PROBLEM REQUIREMENTS: Print every record below exactly as it stands, but leave out the pictures.

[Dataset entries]
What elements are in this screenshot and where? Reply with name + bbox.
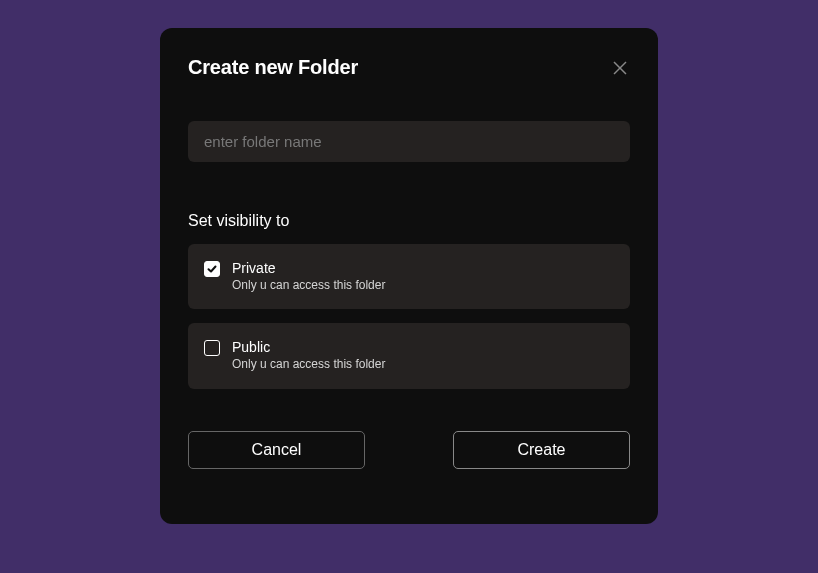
visibility-label: Set visibility to bbox=[188, 212, 630, 230]
option-desc-public: Only u can access this folder bbox=[232, 357, 385, 373]
modal-title: Create new Folder bbox=[188, 56, 358, 79]
option-desc-private: Only u can access this folder bbox=[232, 278, 385, 294]
visibility-option-private[interactable]: Private Only u can access this folder bbox=[188, 244, 630, 309]
checkbox-private[interactable] bbox=[204, 261, 220, 277]
create-button[interactable]: Create bbox=[453, 431, 630, 469]
checkbox-public[interactable] bbox=[204, 340, 220, 356]
checkmark-icon bbox=[207, 264, 217, 274]
option-title-public: Public bbox=[232, 339, 385, 356]
folder-name-input[interactable] bbox=[188, 121, 630, 162]
option-text: Public Only u can access this folder bbox=[232, 339, 385, 372]
create-folder-modal: Create new Folder Set visibility to Priv… bbox=[160, 28, 658, 524]
close-button[interactable] bbox=[610, 58, 630, 78]
cancel-button[interactable]: Cancel bbox=[188, 431, 365, 469]
option-title-private: Private bbox=[232, 260, 385, 277]
option-text: Private Only u can access this folder bbox=[232, 260, 385, 293]
modal-header: Create new Folder bbox=[188, 56, 630, 79]
button-row: Cancel Create bbox=[188, 431, 630, 469]
close-icon bbox=[613, 61, 627, 75]
visibility-option-public[interactable]: Public Only u can access this folder bbox=[188, 323, 630, 388]
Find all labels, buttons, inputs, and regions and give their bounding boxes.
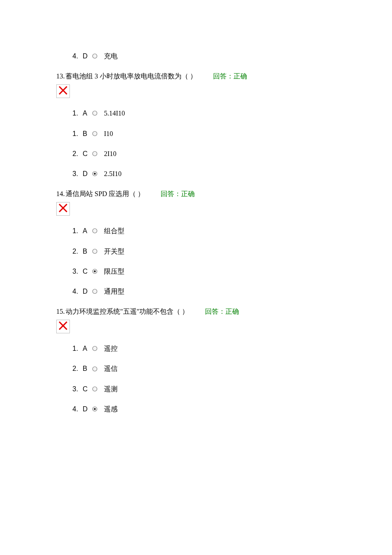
radio-button[interactable]: [92, 131, 102, 136]
question-text: 动力环境监控系统"五遥"功能不包含（ ）: [66, 307, 189, 315]
question-row: 14. 通信局站 SPD 应选用（ ） 回答： 正确: [56, 190, 366, 198]
option-row: 4. D 充电: [72, 52, 366, 60]
radio-off-icon: [92, 346, 98, 351]
option-text: 限压型: [104, 267, 124, 275]
option-text: 遥感: [104, 405, 118, 413]
feedback-value: 正确: [233, 72, 247, 80]
option-text: 遥测: [104, 385, 118, 393]
option-letter: C: [83, 385, 92, 393]
option-letter: B: [83, 247, 92, 255]
page-content: 4. D 充电 13. 蓄电池组 3 小时放电率放电电流倍数为（ ） 回答： 正…: [0, 0, 392, 413]
option-row: 2. B 遥信: [72, 364, 366, 373]
question-block-14: 14. 通信局站 SPD 应选用（ ） 回答： 正确 1. A 组合型 2. B: [56, 190, 366, 295]
radio-button[interactable]: [92, 171, 102, 176]
feedback-label: 回答：: [205, 307, 225, 315]
option-number: 4.: [72, 52, 83, 60]
option-letter: A: [83, 109, 92, 117]
question-number: 14.: [56, 190, 65, 198]
option-row: 3. D 2.5I10: [72, 170, 366, 178]
radio-off-icon: [92, 228, 98, 234]
option-number: 1.: [72, 109, 83, 117]
option-letter: A: [83, 344, 92, 353]
radio-off-icon: [92, 386, 98, 392]
radio-off-icon: [92, 289, 98, 294]
option-number: 1.: [72, 344, 83, 353]
radio-button[interactable]: [92, 249, 102, 254]
option-letter: D: [83, 405, 92, 413]
radio-on-icon: [92, 269, 98, 274]
option-text: 2I10: [104, 150, 116, 158]
radio-off-icon: [92, 131, 98, 136]
radio-on-icon: [92, 171, 98, 176]
option-text: 遥控: [104, 344, 118, 353]
option-number: 2.: [72, 150, 83, 158]
feedback-value: 正确: [225, 307, 239, 315]
option-letter: D: [83, 170, 92, 178]
radio-button[interactable]: [92, 366, 102, 372]
delete-button[interactable]: [56, 202, 70, 216]
option-number: 3.: [72, 267, 83, 275]
radio-on-icon: [92, 406, 98, 412]
delete-button[interactable]: [56, 320, 70, 333]
radio-off-icon: [92, 151, 98, 156]
option-text: 充电: [104, 52, 118, 60]
option-row: 1. B I10: [72, 130, 366, 138]
close-icon: [59, 321, 67, 332]
radio-button[interactable]: [92, 110, 102, 116]
option-text: 5.14I10: [104, 109, 125, 117]
option-row: 1. A 5.14I10: [72, 109, 366, 117]
radio-button[interactable]: [92, 406, 102, 412]
option-number: 3.: [72, 170, 83, 178]
option-number: 4.: [72, 287, 83, 295]
option-number: 3.: [72, 385, 83, 393]
option-row: 2. B 开关型: [72, 247, 366, 255]
question-number: 13.: [56, 72, 65, 80]
radio-off-icon: [92, 366, 98, 372]
option-text: 2.5I10: [104, 170, 121, 178]
close-icon: [59, 204, 67, 214]
option-letter: D: [83, 52, 92, 60]
delete-button[interactable]: [56, 84, 70, 98]
option-text: 开关型: [104, 247, 124, 255]
option-text: 遥信: [104, 364, 118, 373]
radio-off-icon: [92, 249, 98, 254]
feedback-label: 回答：: [213, 72, 233, 80]
option-letter: C: [83, 150, 92, 158]
radio-button[interactable]: [92, 269, 102, 274]
option-row: 3. C 限压型: [72, 267, 366, 275]
option-row: 1. A 遥控: [72, 344, 366, 353]
option-text: 组合型: [104, 227, 124, 235]
question-block-15: 15. 动力环境监控系统"五遥"功能不包含（ ） 回答： 正确 1. A 遥控 …: [56, 307, 366, 413]
question-text: 通信局站 SPD 应选用（ ）: [66, 190, 144, 198]
radio-button[interactable]: [92, 151, 102, 156]
option-row: 2. C 2I10: [72, 150, 366, 158]
option-row: 3. C 遥测: [72, 385, 366, 393]
question-block-13: 13. 蓄电池组 3 小时放电率放电电流倍数为（ ） 回答： 正确 1. A 5…: [56, 72, 366, 178]
radio-off-icon: [92, 110, 98, 116]
radio-button[interactable]: [92, 228, 102, 234]
radio-off-icon: [92, 53, 98, 59]
option-letter: B: [83, 130, 92, 138]
option-number: 2.: [72, 247, 83, 255]
option-text: 通用型: [104, 287, 124, 295]
option-letter: C: [83, 267, 92, 275]
radio-button[interactable]: [92, 289, 102, 294]
option-row: 1. A 组合型: [72, 227, 366, 235]
question-row: 15. 动力环境监控系统"五遥"功能不包含（ ） 回答： 正确: [56, 307, 366, 315]
question-text: 蓄电池组 3 小时放电率放电电流倍数为（ ）: [66, 72, 197, 80]
question-number: 15.: [56, 307, 65, 315]
option-number: 4.: [72, 405, 83, 413]
option-row: 4. D 遥感: [72, 405, 366, 413]
radio-button[interactable]: [92, 53, 102, 59]
radio-button[interactable]: [92, 386, 102, 392]
option-letter: A: [83, 227, 92, 235]
radio-button[interactable]: [92, 346, 102, 351]
feedback-value: 正确: [181, 190, 195, 198]
feedback-label: 回答：: [161, 190, 181, 198]
option-letter: D: [83, 287, 92, 295]
close-icon: [59, 86, 67, 96]
option-letter: B: [83, 364, 92, 373]
option-number: 1.: [72, 227, 83, 235]
question-row: 13. 蓄电池组 3 小时放电率放电电流倍数为（ ） 回答： 正确: [56, 72, 366, 80]
option-row: 4. D 通用型: [72, 287, 366, 295]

RESPONSE TO THE TASK:
What elements are in this screenshot and where? Reply with name + bbox.
visibility-label: Set visibility to bbox=[188, 212, 630, 230]
option-desc-public: Only u can access this folder bbox=[232, 357, 385, 373]
modal-title: Create new Folder bbox=[188, 56, 358, 79]
option-desc-private: Only u can access this folder bbox=[232, 278, 385, 294]
visibility-option-private[interactable]: Private Only u can access this folder bbox=[188, 244, 630, 309]
checkbox-private[interactable] bbox=[204, 261, 220, 277]
create-button[interactable]: Create bbox=[453, 431, 630, 469]
checkbox-public[interactable] bbox=[204, 340, 220, 356]
checkmark-icon bbox=[207, 264, 217, 274]
option-title-public: Public bbox=[232, 339, 385, 356]
folder-name-input[interactable] bbox=[188, 121, 630, 162]
option-text: Public Only u can access this folder bbox=[232, 339, 385, 372]
create-folder-modal: Create new Folder Set visibility to Priv… bbox=[160, 28, 658, 524]
close-button[interactable] bbox=[610, 58, 630, 78]
cancel-button[interactable]: Cancel bbox=[188, 431, 365, 469]
option-title-private: Private bbox=[232, 260, 385, 277]
option-text: Private Only u can access this folder bbox=[232, 260, 385, 293]
modal-header: Create new Folder bbox=[188, 56, 630, 79]
button-row: Cancel Create bbox=[188, 431, 630, 469]
close-icon bbox=[613, 61, 627, 75]
visibility-option-public[interactable]: Public Only u can access this folder bbox=[188, 323, 630, 388]
Find all labels, buttons, inputs, and regions and give their bounding boxes.
radio-button[interactable]: [92, 131, 102, 136]
question-text: 动力环境监控系统"五遥"功能不包含（ ）: [66, 307, 189, 315]
question-row: 14. 通信局站 SPD 应选用（ ） 回答： 正确: [56, 190, 366, 198]
option-row: 4. D 充电: [72, 52, 366, 60]
radio-off-icon: [92, 346, 98, 351]
option-text: 限压型: [104, 267, 124, 275]
option-text: 遥感: [104, 405, 118, 413]
feedback-value: 正确: [233, 72, 247, 80]
option-text: 遥测: [104, 385, 118, 393]
option-letter: C: [83, 385, 92, 393]
option-letter: B: [83, 247, 92, 255]
page-content: 4. D 充电 13. 蓄电池组 3 小时放电率放电电流倍数为（ ） 回答： 正…: [0, 0, 392, 413]
option-row: 2. B 遥信: [72, 364, 366, 373]
question-block-14: 14. 通信局站 SPD 应选用（ ） 回答： 正确 1. A 组合型 2. B: [56, 190, 366, 295]
radio-button[interactable]: [92, 171, 102, 176]
feedback-label: 回答：: [205, 307, 225, 315]
option-number: 4.: [72, 52, 83, 60]
option-letter: A: [83, 109, 92, 117]
question-number: 14.: [56, 190, 65, 198]
option-row: 3. D 2.5I10: [72, 170, 366, 178]
radio-off-icon: [92, 228, 98, 234]
option-number: 1.: [72, 109, 83, 117]
option-letter: A: [83, 344, 92, 353]
radio-off-icon: [92, 386, 98, 392]
radio-off-icon: [92, 289, 98, 294]
option-number: 1.: [72, 344, 83, 353]
radio-button[interactable]: [92, 249, 102, 254]
option-letter: D: [83, 405, 92, 413]
radio-on-icon: [92, 269, 98, 274]
option-text: 2I10: [104, 150, 116, 158]
radio-off-icon: [92, 131, 98, 136]
radio-on-icon: [92, 171, 98, 176]
option-text: 遥控: [104, 344, 118, 353]
option-number: 2.: [72, 150, 83, 158]
feedback-value: 正确: [225, 307, 239, 315]
option-letter: D: [83, 170, 92, 178]
radio-button[interactable]: [92, 366, 102, 372]
delete-button[interactable]: [56, 202, 70, 216]
option-number: 3.: [72, 267, 83, 275]
radio-on-icon: [92, 406, 98, 412]
delete-button[interactable]: [56, 320, 70, 333]
radio-off-icon: [92, 151, 98, 156]
option-text: 充电: [104, 52, 118, 60]
option-row: 1. B I10: [72, 130, 366, 138]
close-icon: [59, 321, 67, 332]
radio-button[interactable]: [92, 110, 102, 116]
option-text: 5.14I10: [104, 109, 125, 117]
option-row: 1. A 5.14I10: [72, 109, 366, 117]
radio-button[interactable]: [92, 406, 102, 412]
option-number: 3.: [72, 170, 83, 178]
option-number: 4.: [72, 287, 83, 295]
option-number: 3.: [72, 385, 83, 393]
option-row: 2. B 开关型: [72, 247, 366, 255]
question-number: 13.: [56, 72, 65, 80]
radio-off-icon: [92, 366, 98, 372]
option-text: 2.5I10: [104, 170, 121, 178]
close-icon: [59, 204, 67, 214]
option-letter: D: [83, 52, 92, 60]
delete-button[interactable]: [56, 84, 70, 98]
option-text: 开关型: [104, 247, 124, 255]
option-text: 遥信: [104, 364, 118, 373]
radio-off-icon: [92, 249, 98, 254]
feedback-label: 回答：: [213, 72, 233, 80]
option-letter: C: [83, 150, 92, 158]
radio-button[interactable]: [92, 269, 102, 274]
option-row: 3. C 限压型: [72, 267, 366, 275]
option-row: 1. A 遥控: [72, 344, 366, 353]
option-text: 组合型: [104, 227, 124, 235]
question-block-15: 15. 动力环境监控系统"五遥"功能不包含（ ） 回答： 正确 1. A 遥控 …: [56, 307, 366, 413]
question-text: 通信局站 SPD 应选用（ ）: [66, 190, 144, 198]
radio-button[interactable]: [92, 151, 102, 156]
option-row: 2. C 2I10: [72, 150, 366, 158]
option-row: 3. C 遥测: [72, 385, 366, 393]
question-block-13: 13. 蓄电池组 3 小时放电率放电电流倍数为（ ） 回答： 正确 1. A 5…: [56, 72, 366, 178]
radio-off-icon: [92, 110, 98, 116]
radio-button[interactable]: [92, 228, 102, 234]
radio-off-icon: [92, 53, 98, 59]
option-letter: B: [83, 130, 92, 138]
option-number: 2.: [72, 247, 83, 255]
option-text: 通用型: [104, 287, 124, 295]
option-letter: C: [83, 267, 92, 275]
radio-button[interactable]: [92, 289, 102, 294]
option-row: 1. A 组合型: [72, 227, 366, 235]
question-row: 15. 动力环境监控系统"五遥"功能不包含（ ） 回答： 正确: [56, 307, 366, 315]
question-text: 蓄电池组 3 小时放电率放电电流倍数为（ ）: [66, 72, 197, 80]
question-number: 15.: [56, 307, 65, 315]
option-number: 4.: [72, 405, 83, 413]
option-row: 4. D 遥感: [72, 405, 366, 413]
radio-button[interactable]: [92, 53, 102, 59]
radio-button[interactable]: [92, 386, 102, 392]
option-letter: A: [83, 227, 92, 235]
radio-button[interactable]: [92, 346, 102, 351]
feedback-value: 正确: [181, 190, 195, 198]
feedback-label: 回答：: [161, 190, 181, 198]
option-letter: D: [83, 287, 92, 295]
close-icon: [59, 86, 67, 96]
option-letter: B: [83, 364, 92, 373]
option-number: 1.: [72, 227, 83, 235]
question-row: 13. 蓄电池组 3 小时放电率放电电流倍数为（ ） 回答： 正确: [56, 72, 366, 80]
option-row: 4. D 通用型: [72, 287, 366, 295]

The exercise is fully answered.